Muchas veces las personas me preguntan cómo se hace para vivir en paz.
Y la verdad es que hoy emano paz interior, pero mi camino para alcanzarla fue largo, duro y profundamente doloroso.
Durante muchos años no supe hacerlo de otra manera.
La adversidad atravesó mi vida una y otra vez: enfermedades, accidentes, un incendio, abandonos, divorcios, quiebras económicas, desempleo…y la experiencia más devastadora de todas: la muerte de mis hijos menores, que me llevó a sentir que la vida había perdido todo sentido. Ese fue el momento más oscuro. Pero también fue —aunque entonces no pudiera verlo— el inicio de un despertar. Con el tiempo comprendí que el dolor es solo una cara de la moneda. Porque para haber perdido algo, primero hay que haberlo tenido. Y ahí descubrí algo esencial: las pérdidas no me definían.

También era una mujer profundamente afortunada.
Había sido bendecida con salud, con amor, con abundancia material y económica, con amigos y familia que me sostenían.
Algunos de esos regalos fueron temporales, sí…
pero tuve la bendición de vivirlos.
Fue entonces cuando entendí que nuestra mentalidad gobierna nuestro estado emocional,
y que, con el tiempo, esa mentalidad moldea las experiencias que vivimos
y la percepción que tenemos de ellas.
Pero descubrir la propia mentalidad no es automático.
Requiere un compromiso profundo:
conocerse a uno mismo, aceptarse sin juicios, aprender a poner límites, silenciar el ruido externo para poder escuchar la voz interior, y desde ahí gestionar conscientemente las emociones.
La vida no se trata de que no pasen cosas difíciles.
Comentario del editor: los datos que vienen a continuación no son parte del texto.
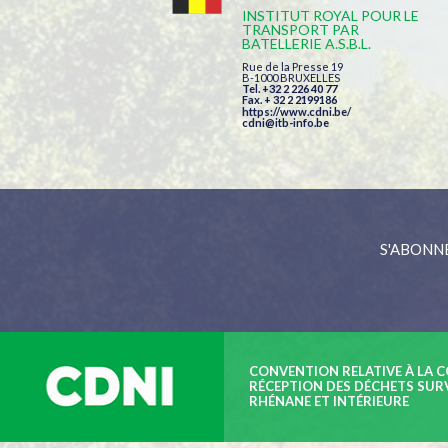
INSTITUT ROYAL POUR LE
TRANSPORT PAR
BATELLERIE A.S.B.L.
Rue de la Presse 19
B-1000 BRUXELLES
Tel. +32 2 226 40 77
Fax. + 32 2 2199186
https://www.cdni.be/
cdni@itb-info.be
S'ABONN
CONVENTION RELATIVE À LA CO
RÉCEPTION DES DÉCHETS SUR
RHÉNANE ET INTÉRIEURE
Siempre habrá pérdidas, cambios, personas que llegan y personas que se van.
El verdadero secreto de la paz interior no es evitar el dolor, sino saber que, pase lo que pase, siempre tendremos los recursos para salir adelante. Esa certeza nace cuando sentimos que estamos cumpliendo con nuestra parte del plan de vida. Desde ahí, la vida asiste. Y aun en medio de la tormenta, nada esencial falta.

Y también aprendí que el verdadero éxito no se copia ni se roba.
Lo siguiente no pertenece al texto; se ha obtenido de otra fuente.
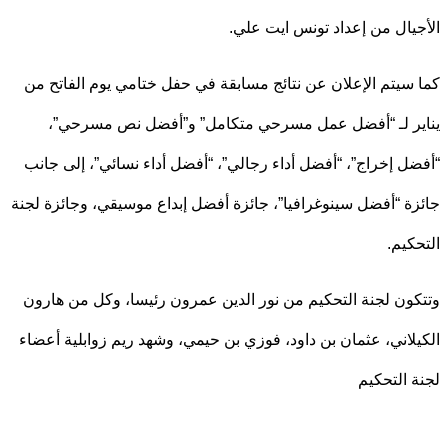
يال من إعداد تونس ايت علي.
سيتم الإعلان عن نتائج مسابقة في حفل ختامي يوم الفاتح من
ر لـ “أفضل عمل مسرحي متكامل” و”أفضل نص مسرحي”،
ل إخراج”، “أفضل أداء رجالي”، “أفضل أداء نسائي”، إلى جانب
ة “أفضل سينوغرافيا”، جائزة أفضل إبداع موسيقي، وجائزة لجنة
كيم.
ون لجنة التحكيم من نور الدين عمرون رئيسا، وكل من هارون
لاني، عثمان بن داود، فوزي بن حيمي، وشهد ريم زوابلية أعضاء
 التحكيم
No se trata de imitar a quien ya “llegó”, ni de criticar su camino.
El éxito real nace cuando tenemos el coraje de ser quienes somos, y desde ese punto único —irrepetible— actuar en coherencia.
Por eso, el autoconocimiento es indispensable.
Revisar las heridas de batalla, sanarlas, dejar de vivir desde la carencia o la espera de que alguien más nos dé lo que, por derecho divino, ya nos pertenece.
Cuando nos conocemos en profundidad, descubrimos nuestras fortalezas y nuestras debilidades.
No para juzgarnos, sino para mirarnos con amor, honrar nuestros procesos y transformar la experiencia de la vida en sabiduría.
Ese es el camino que recorrí.
Y es el camino desde el cual hoy acompaño a otros.